El gobierno de Javier “Jamoncito” Milei admite que parte de los fondos recaudados mediante el impuesto a los combustibles, que por ley deben destinarse a las rutas nacionales, son utilizados para sostener el equilibrio fiscal.
Mientras tanto, más de un billón de pesos destinados al mantenimiento vial habrían permanecido colocados en inversiones financieras, según documentación oficial, situación que motivó una denuncia penal presentada por la diputada de Unión por la Patria, Victoria Tolosa Paz, contra funcionarios nacionales.
La contradicción es obscena: menos plata para las rutas, más deterioro y, al mismo tiempo, camiones autorizados a transportar mayores cargas por decisión del Gobierno.
El resultado está a la vista.

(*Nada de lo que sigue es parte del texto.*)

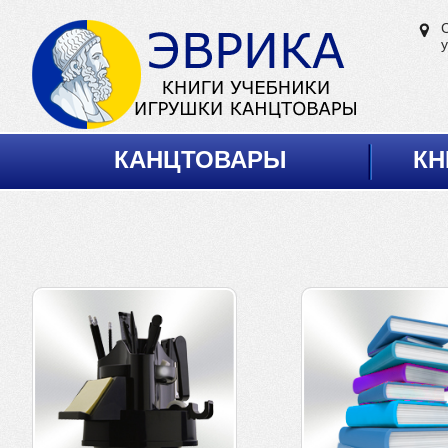
у
КАНЦТОВАРЫ
КН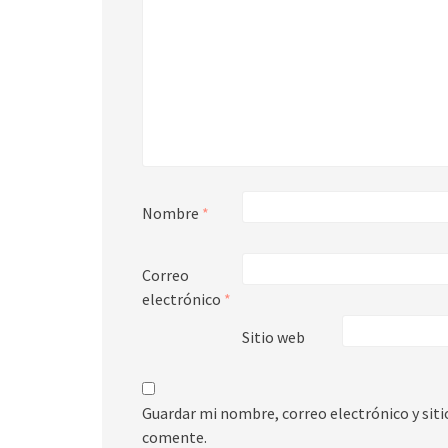
Nombre
*
Correo
electrónico
*
Sitio web
Guardar mi nombre, correo electrónico y sit
comente.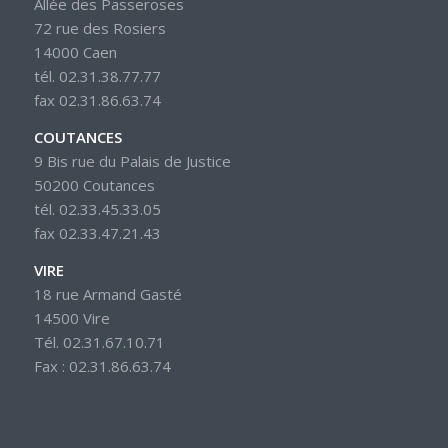
Allée des Passeroses
72 rue des Rosiers
14000 Caen
tél. 02.31.38.77.77
fax 02.31.86.63.74
COUTANCES
9 Bis rue du Palais de Justice
50200 Coutances
tél. 02.33.45.33.05
fax 02.33.47.21.43
VIRE
18 rue Armand Gasté
14500 Vire
Tél. 02.31.67.10.71
Fax : 02.31.86.63.74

Las nevadas mantienen más de 3.000 camiones varados en distintos pasos fronterizos. En Neuquén hay 1.581 unidades detenidas y el Paso Cristo Redentor lleva más de 27 días cerrado.
Desde Mendoza, el presidente de Aprocam, Carlos Mesina, advirtió que el problema no es solamente climático: Vialidad Nacional perdió capacidad operativa, con maquinaria fuera de servicio y campamentos sin la respuesta de otras temporadas.
Milei recauda para mantener las rutas, desvía los fondos y después habilita más peso sobre caminos cada vez más destruidos. El “equilibrio fiscal” del Gobierno se paga con rutas rotas y trabajadores varados. Parece un mal chiste, pero la realidad mileiana suele ser infinitamente más dramática, siniestra y patética de lo que podemos inferir.